Toyota and Tesla will develop battery-powered test versions of the Japanese carmaker’s RAV4 and Lexus RX in the first stage of a partnership in electric vehicles, a person familiar with the matter said.
Tesla said that it will deliver two prototypes vehicles to Toyota this month without identifying the models. While Toyota also aims to test an electric Corolla compact car, the RAV4 and RX light trucks are better suited to the weight of Tesla’s battery pack, said the person, who asked not to be identified because the vehicles haven’t been announced yet.
Toyota’s President Akio Toyoda said last week the partnership with Tesla, maker of the $109,000 electric Roadster, is the first of several the Toyota City, Japan-based company wants to pursue in advanced auto technologies. Toyota, the world’s largest seller of hybrid autos, bought a $50 million stake in Palo Alto, California-based Tesla this month.
“We anticipate range and acceleration exceeding that of other announced electric vehicles of this class,” Elon Musk, chief executive officer of Tesla, said today in an e-mailed message. He declined to discuss project details.
Keisuke Kirimoto, a Tokyo-based spokesman for Toyota, said he couldn’t confirm the models.

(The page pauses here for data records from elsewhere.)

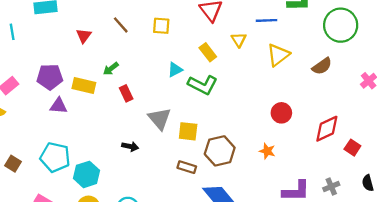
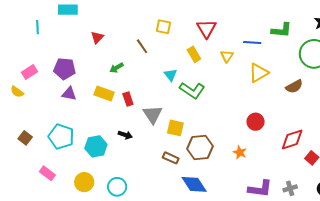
brown line: (121, 25) -> (142, 46), moved
yellow square: (161, 26) -> (163, 27), moved
yellow rectangle: (208, 52) -> (194, 54), moved
cyan triangle: (175, 70) -> (170, 75), turned -48
yellow rectangle: (84, 86) -> (104, 93), moved
red rectangle: (126, 93) -> (128, 99), moved
cyan hexagon: (86, 174) -> (96, 146), moved

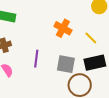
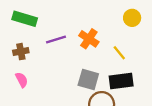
purple line: (36, 59) -> (56, 40), moved, turned 60

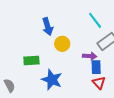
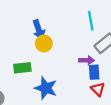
cyan line: (95, 20) -> (91, 21), turned 30
yellow circle: (62, 44) -> (44, 43), moved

Toyota bought its stake in Tesla July 2, he said.
The target for a model developed with Tesla would be for a car that costs about $40,000 with 150 miles (240 kilometers) of driving range per charge, the person familiar with the plans said.
Unlike Toyota, Nissan Motor Co., and other companies readying battery models, Tesla vehicles use thousands of the same type of small lithium-ion battery cells that power laptop computers.
Toyota Executive Vice President Shinichi Sasaki told reporters Friday in Nagoya, Japan, that the company wants to study that approach to see if it has advantages over using larger types of battery cells.
Panasonic Corp., which has a joint venture with Toyota that makes nickel-metal hydride batteries for hybrid autos and lithium-ion batteries for plug-in models, said in January it would work with Tesla to develop modified lithium-ion cells for use in electric cars.
“Since Tesla didn’t develop its battery pack from scratch, there’s a cost advantage,” said Hiroshi Ataka, an analyst at consulting company IHS Global Insight in Tokyo.
“While Toyota may be studying Tesla’s technology, Toyota has been researching its own electric car batteries, so it may not use Tesla’s,” Ataka said.